= Preah Suramarit National Theatre =

Former national theatre of Cambodia

Preah Suramarit National Theatre

The Preah Suramarit National Theatre or the Bassac Theatre was the national theatre of Cambodia in the capital Phnom Penh.

Designed by chief national architect Vann Molyvann in 1966, it opened in 1968 as the Grand Théâtre Preah Bat Norodom Suramarit (aka Mohorsrop Theatre). The theatre building became a landmark structure in modern Phnom Penh. It was demolished in 2008.

==Fire and reconstruction efforts==
During renovation efforts in February 1994, there was disastrous fire that gutted the entire auditorium and the venue has remained a burned-out shell ever since.

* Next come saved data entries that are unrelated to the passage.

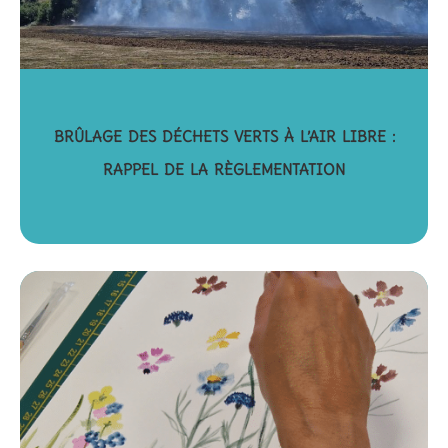
BRÛLAGE DES DÉCHETS VERTS À L’AIR LIBRE :
RAPPEL DE LA RÈGLEMENTATION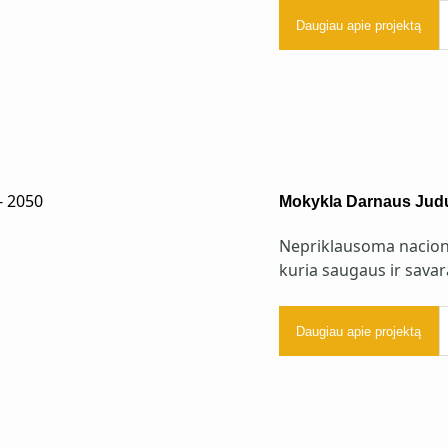
Daugiau apie projektą
Mokykla Darnaus Judu
Nepriklausoma nacional
kuria saugaus ir sava
Daugiau apie projektą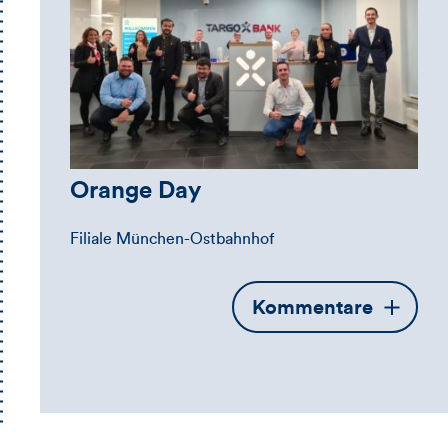
Orange Day
Filiale München-Ostbahnhof
Öffnet
Kommentare
die
Kommentarbox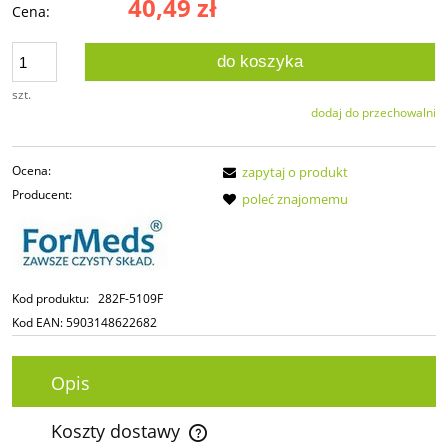
40,49 zł
Cena:
do koszyka
szt.
dodaj do przechowalni
Ocena:
zapytaj o produkt
Producent:
poleć znajomemu
Kod produktu:
282F-5109F
Kod EAN:
5903148622682
Opis
Koszty dostawy
Cena nie zawiera ewentualnych kosztów płatności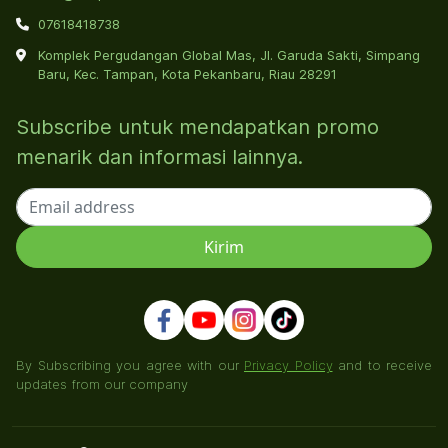
07618418738
Komplek Pergudangan Global Mas, Jl. Garuda Sakti, Simpang
Baru, Kec. Tampan, Kota Pekanbaru, Riau 28291
Subscribe untuk mendapatkan promo
menarik dan informasi lainnya.
By Subscribing you agree with our
Privacy Policy
and to receive
updates from our company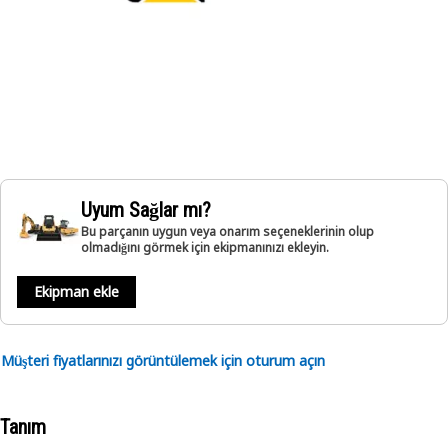
Uyum Sağlar mı?
Bu parçanın uygun veya onarım seçeneklerinin olup
olmadığını görmek için ekipmanınızı ekleyin.
Ekipman ekle
Müşteri fiyatlarınızı görüntülemek için oturum açın
Tanım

Since the late 1990s, there have been many unsuccessful efforts to seek funds for the restoration of the theatre and to redevelop it as an organisational base and national venue. A $20,000 project by the late Cambodian architect Brum Dar-ravudh had provided the facilities for several rehearsal spaces. Meanwhile, the National Theatre's head, former dancer Mao Keng, had aimed to build a brand-new, state-of-the-art building, which has been rejected by the Cambodian Council of Ministers. A project for a completely new theatre that included dressing rooms, a cafeteria and a swimming pool was proposed in 1999 but never got the green light.

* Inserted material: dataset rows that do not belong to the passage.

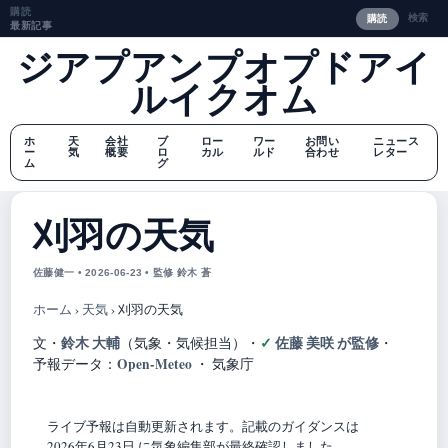
購読
検索
購読
最新記事
ジアプアンプオプドアイ
ルイクオム
ホ
天
会社
ブ
ロー
ワー
お問い
ニュース
ー
気
概要
ロ
カル
ルド
合わせ
レター
ム
グ
刈羽の天気
佐藤健一 • 2026-06-23 • 監修 鈴木 蒼
ホーム
›
天気
›
刈羽の天気
鈴木 大輔
佐藤 美咲 が監修
文・
（気象・気候担当）
・
・
Open-Meteo
予報データ：
・ 気象庁
ライブ予報は自動更新されます。記載のガイダンスは
2026年6月23日 に気象編集部が最終確認しました。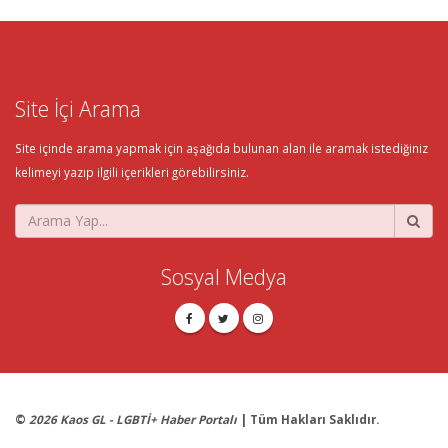
Site İçi Arama
Site içinde arama yapmak için aşağıda bulunan alan ile aramak istediğiniz
kelimeyi yazıp ilgili içerikleri görebilirsiniz.
Sosyal Medya
©
2026 Kaos GL - LGBTİ+ Haber Portalı
| Tüm Hakları Saklıdır.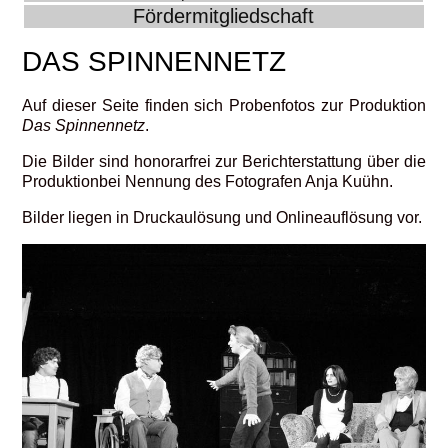
Fördermitgliedschaft
DAS SPINNENNETZ
Auf dieser Seite finden sich Probenfotos zur Produktion
Das Spinnennetz
.
Die Bilder sind honorarfrei zur Berichterstattung über die
Produktionbei Nennung des Fotografen Anja Kuühn.
Bilder liegen in Druckaulösung und Onlineauflösung vor.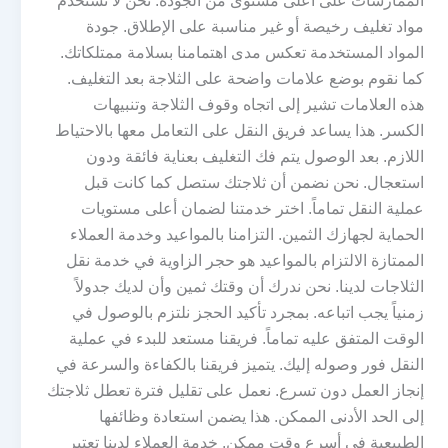
الممارسات على أعلى مستوى من الجودة. نحن لا نستخدم
مواد تغليف رخيصة أو غير مناسبة على الإطلاق. جودة
المواد المستخدمة تعكس مدى اهتمامنا بسلامة ممتلكاتك.
كما نقوم بوضع علامات واضحة على الثلاجة بعد التغليف.
هذه العلامات تشير إلى اتجاه وقوف الثلاجة وتنبيهات
الكسر. هذا يساعد فريق النقل على التعامل معها بالاحتياط
اللازم. بعد الوصول يتم فك التغليف بعناية فائقة ودون
استعجال. نحن نضمن أن ثلاجتك ستصل كما كانت قبل
عملية النقل تماماً. اختر خدمتنا لضمان أعلى مستويات
الحماية لجهازك الثمين. التزامنا بالمواعيد وخدمة العملاء
الممتازة الالتزام بالمواعيد هو حجر الزاوية في خدمة نقل
الثلاجات لدينا. نحن ندرك أن وقتك ثمين وأن لديك جدولاً
زمنياً يجب اتباعه. بمجرد تأكيد الحجز نلتزم بالوصول في
الوقت المتفق عليه تماماً. فريقنا مستعد للبدء في عملية
النقل فور وصوله إليك. يتميز فريقنا بالكفاءة والسرعة في
إنجاز العمل دون تسرع. نعمل على تقليل فترة تعطل ثلاجتك
إلى الحد الأدنى الممكن. هذا يضمن استعادة وظائفها
الطبيعية في أسرع وقت ممكن. خدمة العملاء لدينا تعتبر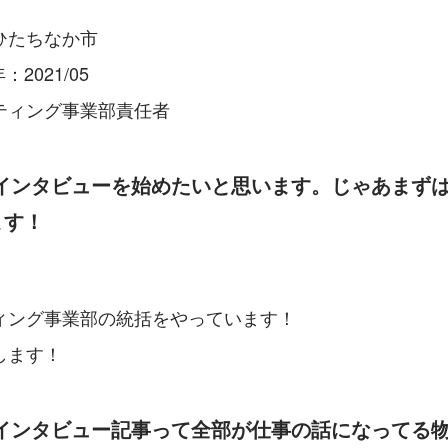
ひたちなか市
2021/05
ティング事業部責任者
速インタビューを始めたいと思います。じゃあまず
ます！
ィング事業部の統括をやっています！
します！
員インタビュー記事って全部が仕事の話になってる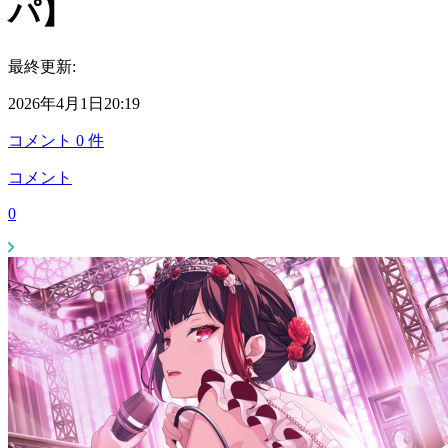
パ】
最終更新:
2026年4月1日20:19
コメント
0
件
コメント
0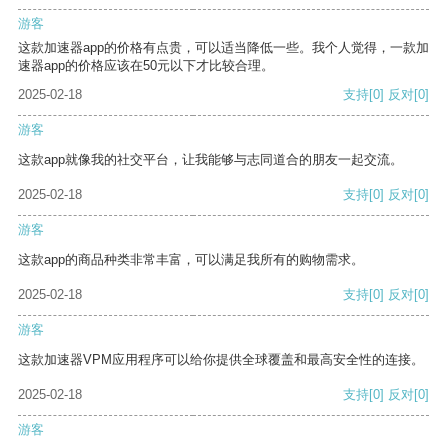
游客
这款加速器app的价格有点贵，可以适当降低一些。我个人觉得，一款加
速器app的价格应该在50元以下才比较合理。
2025-02-18
支持
[0]
反对
[0]
游客
这款app就像我的社交平台，让我能够与志同道合的朋友一起交流。
2025-02-18
支持
[0]
反对
[0]
游客
这款app的商品种类非常丰富，可以满足我所有的购物需求。
2025-02-18
支持
[0]
反对
[0]
游客
这款加速器VPM应用程序可以给你提供全球覆盖和最高安全性的连接。
2025-02-18
支持
[0]
反对
[0]
游客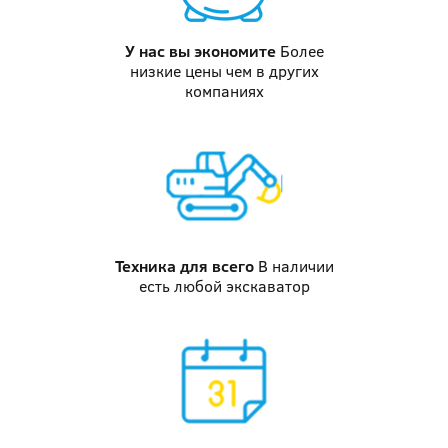
У нас вы
экономите
Более
низкие цены чем в других
компаниях
Техника
для всего
В наличии
есть любой экскаватор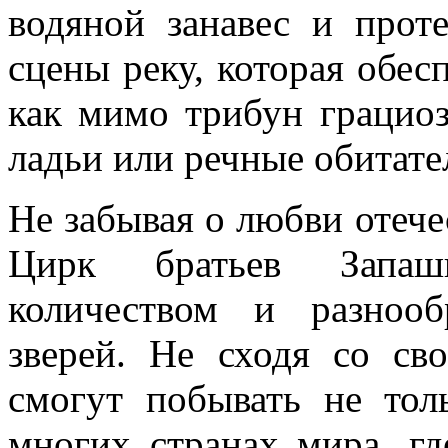
водяной занавес и про
сцены реку, которая обе
как мимо трибун грацио
ладьи или речные обитате
Не забывая о любви отеч
Цирк братьев Запаш
количеством и разнооб
зверей. Не сходя со св
смогут побывать не тол
многих странах мира, гд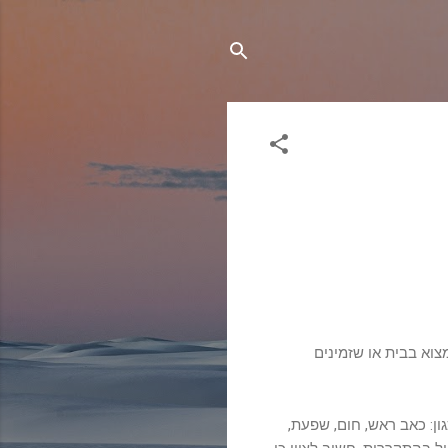
צוא בבית או שזמינים
ון: כאב ראש, חום, שפעת,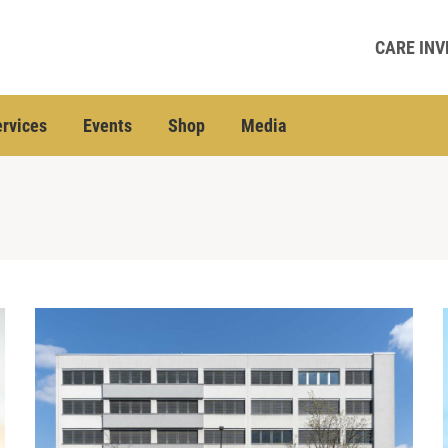
CARE INV
rvices
Events
Shop
Media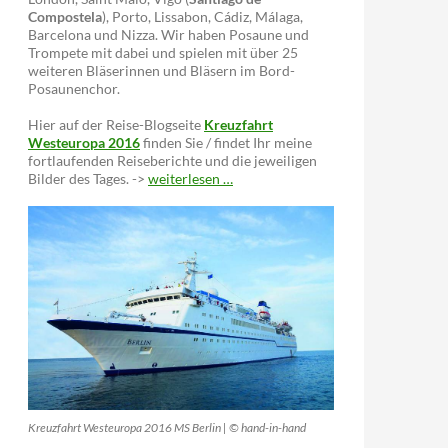
Compostela
), Porto, Lissabon, Cádiz, Málaga,
Barcelona und Nizza. Wir haben Posaune und
Trompete mit dabei und spielen mit über 25
weiteren Bläserinnen und Bläsern im Bord-
Posaunenchor.
Hier auf der Reise-Blogseite
Kreuzfahrt
Westeuropa 2016
finden Sie / findet Ihr meine
fortlaufenden Reiseberichte und die jeweiligen
Bilder des Tages. ->
weiterlesen …
Kreuzfahrt Westeuropa 2016 MS Berlin | © hand-in-hand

In the ensuing years, neither the Ministry of Culture nor any of the Cambodian cultural or political establishments have been able to raise the finances to restore the theatre and approve any proposals, resulting in a protracted stalemate.

In early 2005, the disposal of the theatre site was given to a local developer and business man Kith Meng, who later executed its complete destruction.

Filmmaker Rithy Panh's 2005 docudrama, The Burnt Theatre, is set in the remains of the theatre, and depicts a theatre troupe struggling to practice their art and keep fine arts alive in Cambodia.